---- Supplied material
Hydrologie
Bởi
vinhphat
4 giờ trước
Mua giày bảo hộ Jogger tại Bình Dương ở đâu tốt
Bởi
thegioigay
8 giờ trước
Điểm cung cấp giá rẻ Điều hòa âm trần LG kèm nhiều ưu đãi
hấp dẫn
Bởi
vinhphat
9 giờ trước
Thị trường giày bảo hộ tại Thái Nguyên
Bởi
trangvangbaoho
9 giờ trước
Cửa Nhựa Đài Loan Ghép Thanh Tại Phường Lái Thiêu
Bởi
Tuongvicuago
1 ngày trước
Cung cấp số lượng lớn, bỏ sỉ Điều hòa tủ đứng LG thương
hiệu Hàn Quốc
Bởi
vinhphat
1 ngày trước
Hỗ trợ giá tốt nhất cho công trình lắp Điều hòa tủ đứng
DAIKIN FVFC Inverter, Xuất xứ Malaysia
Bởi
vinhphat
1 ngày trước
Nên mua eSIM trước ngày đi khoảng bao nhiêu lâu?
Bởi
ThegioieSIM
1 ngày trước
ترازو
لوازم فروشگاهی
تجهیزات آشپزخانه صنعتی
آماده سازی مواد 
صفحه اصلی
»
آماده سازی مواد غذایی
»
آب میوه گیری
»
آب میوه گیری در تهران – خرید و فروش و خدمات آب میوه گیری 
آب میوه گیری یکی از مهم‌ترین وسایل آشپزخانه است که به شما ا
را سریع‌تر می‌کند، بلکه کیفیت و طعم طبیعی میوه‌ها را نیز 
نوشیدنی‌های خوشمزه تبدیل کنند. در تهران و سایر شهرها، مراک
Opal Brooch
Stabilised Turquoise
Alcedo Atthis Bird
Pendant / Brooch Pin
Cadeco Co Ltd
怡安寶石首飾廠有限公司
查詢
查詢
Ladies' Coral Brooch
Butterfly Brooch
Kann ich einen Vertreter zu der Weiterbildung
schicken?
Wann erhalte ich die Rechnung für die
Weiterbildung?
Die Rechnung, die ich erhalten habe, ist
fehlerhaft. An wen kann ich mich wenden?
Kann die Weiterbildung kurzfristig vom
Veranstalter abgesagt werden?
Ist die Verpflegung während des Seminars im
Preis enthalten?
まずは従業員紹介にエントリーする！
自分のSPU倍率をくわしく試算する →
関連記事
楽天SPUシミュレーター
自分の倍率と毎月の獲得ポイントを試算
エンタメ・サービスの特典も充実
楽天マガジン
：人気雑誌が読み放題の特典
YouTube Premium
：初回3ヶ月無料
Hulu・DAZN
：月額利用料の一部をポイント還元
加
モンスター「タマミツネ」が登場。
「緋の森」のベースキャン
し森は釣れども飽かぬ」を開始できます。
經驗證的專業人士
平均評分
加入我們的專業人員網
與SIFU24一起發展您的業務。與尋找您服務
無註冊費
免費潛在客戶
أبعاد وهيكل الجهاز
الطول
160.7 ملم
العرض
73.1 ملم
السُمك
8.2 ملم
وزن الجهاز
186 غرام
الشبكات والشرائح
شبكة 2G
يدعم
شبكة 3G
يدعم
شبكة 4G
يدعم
--------
### Exercise brief
Show every line of the entries above where the word "سازی" occurs.

### Response to this exercise
آماده سازی مواد 
آماده سازی مواد غذایی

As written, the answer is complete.